Introduction

We have introduced a more secure way to send personal or commercially sensitive information by email.

As a council, we must comply with data protection regulations and make sure that when we share personal or commercially sensitive information, it is done securely. Failure to do so can result in large fines and damage to our reputation.

Outlook Message Encryption (OME)

As of September 2021, we now use Microsoft’s Outlook Message Encryption (OME) for sending sensitive information by email. If you receive an email that we have classified as personal or commercially sensitive, you will now need to access it using OME.

If you receive an email from us containing sensitive information, it will be protected by encryption.

Clicking ‘Read the message’ will open the email in the OME web portal.

You may receive a notification that you’ve received a protected message and need to take additional action and sign in with a work or school account, or use a one-time passcode to verify your identity, particularly if you’re using a different email account or email program.
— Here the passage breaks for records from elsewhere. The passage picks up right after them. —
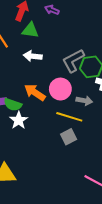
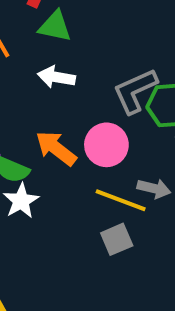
gray arrow: (84, 101) -> (154, 188), moved

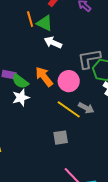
green triangle: (55, 26) -> (45, 23), moved
gray square: (117, 239) -> (61, 138), moved

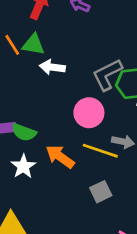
orange arrow: (44, 77) -> (60, 157), moved
white star: (21, 98) -> (23, 166), moved

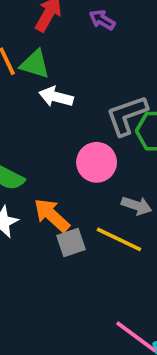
yellow line: (100, 151) -> (119, 239), moved
gray square: (101, 192) -> (71, 242), moved

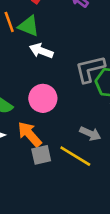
pink circle: (97, 162) -> (43, 98), moved

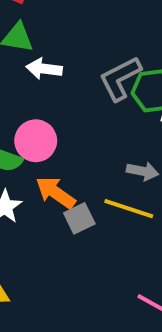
pink circle: (43, 98) -> (36, 141), moved

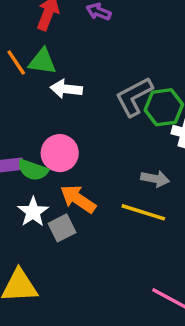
gray square: (79, 218) -> (62, 228), moved

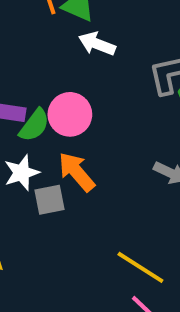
green semicircle: (33, 170) -> (34, 125), turned -88
yellow line: (143, 212) -> (140, 267), moved

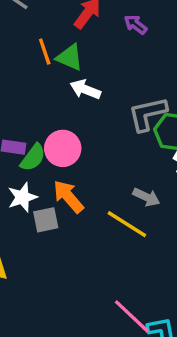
yellow line: (140, 267) -> (127, 224), moved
For more detailed guidance, please view the tutorial video. The steps are demonstrated using a Gmail account but should be similar for other email providers. Different platforms are included in the video, you can find guidance on using a desktop computer at 00:39 and Android mobile phone at 02:00.

Please see the guide below for more written step-by-step guidance.
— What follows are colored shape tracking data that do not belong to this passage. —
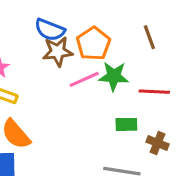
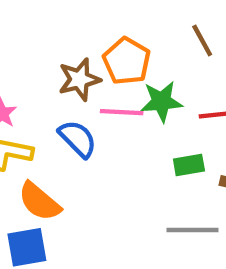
blue semicircle: (50, 30) -> (78, 139), moved, turned -148
pink line: (84, 79) -> (122, 112), turned 36

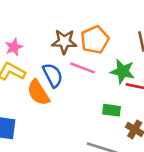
green star: (161, 102) -> (123, 71), moved
orange semicircle: (39, 202) -> (38, 93), moved

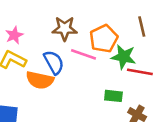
orange pentagon: (95, 40) -> (104, 39), moved
orange semicircle: (38, 93) -> (40, 80), turned -44

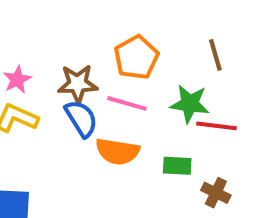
brown star: (65, 29) -> (78, 84), moved
orange pentagon: (104, 39) -> (136, 57), moved
orange semicircle: (40, 80) -> (117, 151), moved

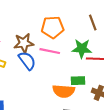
orange pentagon: (136, 57) -> (53, 27), turned 30
orange semicircle: (117, 151) -> (64, 91), moved

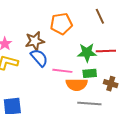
green star: (82, 49) -> (87, 53), moved
pink line: (50, 51) -> (62, 71), moved

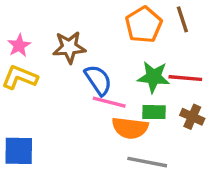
orange pentagon: (61, 24) -> (144, 25), moved, turned -30
blue semicircle: (39, 58) -> (98, 80), moved
brown cross: (111, 84) -> (192, 117), moved

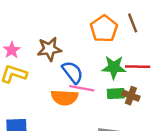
brown cross: (192, 117) -> (131, 96), moved
orange semicircle: (130, 128) -> (64, 98), moved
How to read an encrypted email sent from Somerset Council

PDF, 217 KB

If you are experiencing issues using the One Time Passcode (OTP) method of verification, we suggest following the steps below before getting in touch with the sender.

• If you haven’t received the OTP email after requesting it, check your junk mailbox. If the OTP email isn’t in your inbox or junk mail, please speak to your ICT support and check it has not been blocked
• Use a Microsoft or Google account login as an alternative verification

Sending emails to us

Personal data sent to us will be managed and protected in accordance with current data protection legislation.

To make sure your email arrives safely with us, you may wish to consider the following measures:

• Double-check the email address you are sending to for spelling errors or typing mistakes. Our email addresses finish with @somerset.gov.uk
• Apply encryption – if you have the ability to do so. We should be able to open most encrypted emails, but will let you know if we have any difficulties.
• Consider attaching sensitive information in a password-protected document. The password can then be communicated to the correct officer in a phone call. Do not send the password in the same or a separate email.

If you do not have the ability to apply encryption but are concerned about sending highly sensitive data, you may ask the person at the council you are sending it to, to send you an encrypted mail – marked ‘Personal Data’ – which you can respond to. Responding to an encrypted email will retain the protections.